신원 생성기(152)는 사용자 등록 과정인 경우에 작동되며, 판단기(151)로부터 전달되는 음성 이미지를 사용자 단말의 식별자, 예를 들어 IMEI 번호와 바인딩하여 저장부(110)에 저장한다. The identity generator 152 operates in the case of user registration, binds the voice image transmitted from the determiner 151 to an identifier of the user terminal, for example, an IMEI number, and stores it in the storage 110 .

사용자 인증기(153)는 사용자 인증 과정, 즉 사용자 로그인시에 작동되며, 판단기(151)로부터 전달되는 음성 이미지와 저장부(110)에 저장된 등록된 사용자별 음성 이미지 및 로그인시 사용된 음성 이미지와의 유사도를 판단하고, 판단된 유사도가 미리 설정된 임계값 이상인 경우, 유사도가 판단된 저장부(110)에 저장된 등록된 사용자별 음성 이미지 및 로그인시 사용된 음성 이미지별 유사도 중에서 가장 높은 유사도를 갖는 사용자로 인증한 후, 인증 결과(제1 인증 결과)를 인증 결과 생성기(155)로 전달한다. 예를 들어, 저장부(110)에 A, B 및 C 3명의 사용자에 대한 음성 이미지가 저장되어 있고, 미리 설정된 임계값이 50인 경우, 로그인을 위해 입력된 사용자 음성 신호에 대응하여 생성된 음성 이미지와의 유사도 판단에 의해 A일 확률이 80%이고, B일 확률이 55%이며, C일 확률이 20%인 경우, 유사도가 미리 설정된 임계값인 50 이상인 사용자 A와 B 중에서 유사도가 가장 높은 사용자 A가 음성 이미지 기반 인증 결과로서 출력된다. 여기서, 각 사용자별로 다수의 음성 이미지가 저장되어 있는 경우 각 음성 이미지에 대해 산출된 유사도의 평균값을 해당 사용자의 유사도로 설정한다.The user authenticator 153 operates during a user authentication process, that is, when a user logs in, and a voice image transmitted from the determiner 151, a voice image for each registered user stored in the storage unit 110, and a voice image used at login and the similarity is determined, and when the determined similarity is equal to or greater than a preset threshold, having the highest similarity among the voice images for each registered user stored in the storage unit 110 for which the similarity is determined and the similarity for each voice image used at login After authenticating as a user, the authentication result (first authentication result) is transmitted to the authentication result generator 155 . For example, when voice images for three users A, B, and C are stored in the storage 110 and the preset threshold value is 50, a voice generated in response to a user voice signal input for login According to the similarity determination with the image, if the probability of A is 80%, the probability of B is 55%, and the probability of C is 20%, the similarity is the highest among users A and B, which is 50 or more, a preset threshold. User A is output as a voice image-based authentication result. Here, when a plurality of voice images are stored for each user, the average value of the similarity calculated for each voice image is set as the similarity of the corresponding user.
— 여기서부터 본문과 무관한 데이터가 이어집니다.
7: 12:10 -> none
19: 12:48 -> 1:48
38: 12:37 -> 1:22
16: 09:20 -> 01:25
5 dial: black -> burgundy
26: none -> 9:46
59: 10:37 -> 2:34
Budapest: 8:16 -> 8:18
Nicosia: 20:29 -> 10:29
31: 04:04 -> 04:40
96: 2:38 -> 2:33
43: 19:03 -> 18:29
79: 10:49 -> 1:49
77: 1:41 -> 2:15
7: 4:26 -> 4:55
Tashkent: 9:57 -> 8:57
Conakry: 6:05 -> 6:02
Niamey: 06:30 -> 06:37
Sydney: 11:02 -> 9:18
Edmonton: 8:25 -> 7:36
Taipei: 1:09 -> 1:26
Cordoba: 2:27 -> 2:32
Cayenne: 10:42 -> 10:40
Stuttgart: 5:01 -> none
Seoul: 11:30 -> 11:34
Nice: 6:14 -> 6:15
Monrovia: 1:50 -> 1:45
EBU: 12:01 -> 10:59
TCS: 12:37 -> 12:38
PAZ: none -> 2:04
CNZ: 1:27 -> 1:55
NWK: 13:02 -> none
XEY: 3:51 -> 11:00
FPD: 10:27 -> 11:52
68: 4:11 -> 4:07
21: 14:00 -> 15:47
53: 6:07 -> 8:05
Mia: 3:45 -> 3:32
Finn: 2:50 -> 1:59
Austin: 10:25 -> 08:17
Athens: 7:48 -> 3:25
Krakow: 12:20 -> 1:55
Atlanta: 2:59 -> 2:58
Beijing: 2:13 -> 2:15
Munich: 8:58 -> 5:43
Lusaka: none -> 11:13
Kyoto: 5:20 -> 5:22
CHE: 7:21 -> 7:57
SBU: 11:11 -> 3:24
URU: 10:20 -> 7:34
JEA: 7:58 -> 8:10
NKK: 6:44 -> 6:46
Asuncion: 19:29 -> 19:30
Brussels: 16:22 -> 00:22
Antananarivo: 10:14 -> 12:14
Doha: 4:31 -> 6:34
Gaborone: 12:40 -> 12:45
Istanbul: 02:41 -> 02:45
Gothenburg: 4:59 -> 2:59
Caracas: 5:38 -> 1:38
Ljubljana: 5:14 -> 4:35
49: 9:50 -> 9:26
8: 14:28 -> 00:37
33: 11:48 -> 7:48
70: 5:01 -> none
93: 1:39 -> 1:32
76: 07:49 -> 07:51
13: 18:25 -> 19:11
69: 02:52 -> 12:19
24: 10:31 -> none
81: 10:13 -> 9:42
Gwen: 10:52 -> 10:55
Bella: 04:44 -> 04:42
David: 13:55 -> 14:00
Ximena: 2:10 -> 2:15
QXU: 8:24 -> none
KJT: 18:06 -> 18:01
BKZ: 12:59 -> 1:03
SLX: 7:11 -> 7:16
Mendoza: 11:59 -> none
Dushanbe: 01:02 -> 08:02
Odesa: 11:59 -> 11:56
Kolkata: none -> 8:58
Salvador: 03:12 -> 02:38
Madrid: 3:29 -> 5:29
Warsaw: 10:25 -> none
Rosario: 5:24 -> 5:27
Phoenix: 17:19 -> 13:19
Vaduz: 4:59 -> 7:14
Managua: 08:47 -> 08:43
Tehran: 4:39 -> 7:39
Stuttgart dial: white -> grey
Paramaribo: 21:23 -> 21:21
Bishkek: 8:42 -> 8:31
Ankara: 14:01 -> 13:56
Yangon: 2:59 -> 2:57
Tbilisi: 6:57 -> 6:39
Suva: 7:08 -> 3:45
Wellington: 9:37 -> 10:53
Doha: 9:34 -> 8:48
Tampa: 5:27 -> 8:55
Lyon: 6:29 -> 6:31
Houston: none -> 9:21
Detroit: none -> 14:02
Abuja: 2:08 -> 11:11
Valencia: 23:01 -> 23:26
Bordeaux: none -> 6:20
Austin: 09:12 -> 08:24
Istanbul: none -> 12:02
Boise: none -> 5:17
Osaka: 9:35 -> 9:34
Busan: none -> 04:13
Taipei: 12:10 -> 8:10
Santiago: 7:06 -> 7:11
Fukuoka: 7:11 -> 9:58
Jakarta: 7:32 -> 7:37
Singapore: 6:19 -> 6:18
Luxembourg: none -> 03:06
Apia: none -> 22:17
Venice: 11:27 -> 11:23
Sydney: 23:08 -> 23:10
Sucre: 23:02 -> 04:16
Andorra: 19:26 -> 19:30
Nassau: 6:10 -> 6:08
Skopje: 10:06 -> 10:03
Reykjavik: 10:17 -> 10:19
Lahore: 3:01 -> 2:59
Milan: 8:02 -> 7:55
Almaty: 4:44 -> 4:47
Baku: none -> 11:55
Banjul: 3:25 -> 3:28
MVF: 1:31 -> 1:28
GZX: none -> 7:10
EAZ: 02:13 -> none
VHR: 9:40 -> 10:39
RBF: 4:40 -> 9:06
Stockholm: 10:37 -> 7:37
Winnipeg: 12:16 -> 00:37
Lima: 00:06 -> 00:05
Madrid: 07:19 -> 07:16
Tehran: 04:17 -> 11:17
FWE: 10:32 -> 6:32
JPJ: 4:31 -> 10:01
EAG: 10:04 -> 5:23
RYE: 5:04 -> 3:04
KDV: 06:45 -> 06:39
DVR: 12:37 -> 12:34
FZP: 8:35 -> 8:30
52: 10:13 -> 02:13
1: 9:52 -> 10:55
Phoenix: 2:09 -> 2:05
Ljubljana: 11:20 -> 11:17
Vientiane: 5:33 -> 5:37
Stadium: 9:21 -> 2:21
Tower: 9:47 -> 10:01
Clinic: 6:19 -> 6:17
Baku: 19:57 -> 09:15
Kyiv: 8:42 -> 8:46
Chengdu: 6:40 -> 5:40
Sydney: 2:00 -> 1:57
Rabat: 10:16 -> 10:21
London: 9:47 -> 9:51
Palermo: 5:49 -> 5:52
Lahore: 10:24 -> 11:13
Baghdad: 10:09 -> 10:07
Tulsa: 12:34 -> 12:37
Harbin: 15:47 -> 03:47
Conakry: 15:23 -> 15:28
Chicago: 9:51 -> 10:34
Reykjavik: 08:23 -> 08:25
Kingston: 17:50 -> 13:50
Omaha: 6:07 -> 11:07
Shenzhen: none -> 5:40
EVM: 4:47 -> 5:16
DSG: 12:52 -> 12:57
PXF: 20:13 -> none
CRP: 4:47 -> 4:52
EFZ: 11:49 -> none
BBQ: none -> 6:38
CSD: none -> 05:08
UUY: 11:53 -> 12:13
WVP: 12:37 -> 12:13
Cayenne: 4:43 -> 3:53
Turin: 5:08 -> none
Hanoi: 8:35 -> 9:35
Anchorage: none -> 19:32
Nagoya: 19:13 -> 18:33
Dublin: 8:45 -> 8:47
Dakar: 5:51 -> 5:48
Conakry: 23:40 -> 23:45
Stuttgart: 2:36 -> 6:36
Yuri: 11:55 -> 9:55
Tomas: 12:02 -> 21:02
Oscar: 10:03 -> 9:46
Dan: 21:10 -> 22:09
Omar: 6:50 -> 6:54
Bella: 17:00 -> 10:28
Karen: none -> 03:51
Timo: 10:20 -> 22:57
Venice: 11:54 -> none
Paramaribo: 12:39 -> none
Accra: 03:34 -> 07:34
또한, 사용자 인증기(153)는 판단기(151)로부터 전달되는 음성 이미지에 대해 사용자 인증이 수행되면, 인증된 사용자에 대응하도록 해당 음성 이미지를 저장부(110)에 저장하며, 이 때 해당 음성 이미지는 인증된 사용자의 식별자와 바인딩되어 저장된다.In addition, when user authentication is performed on the voice image transmitted from the determiner 151 , the user authenticator 153 stores a corresponding voice image in the storage 110 to correspond to the authenticated user, and at this time, the voice image is stored in the storage unit 110 . The image is stored in binding with the authenticated user's identifier.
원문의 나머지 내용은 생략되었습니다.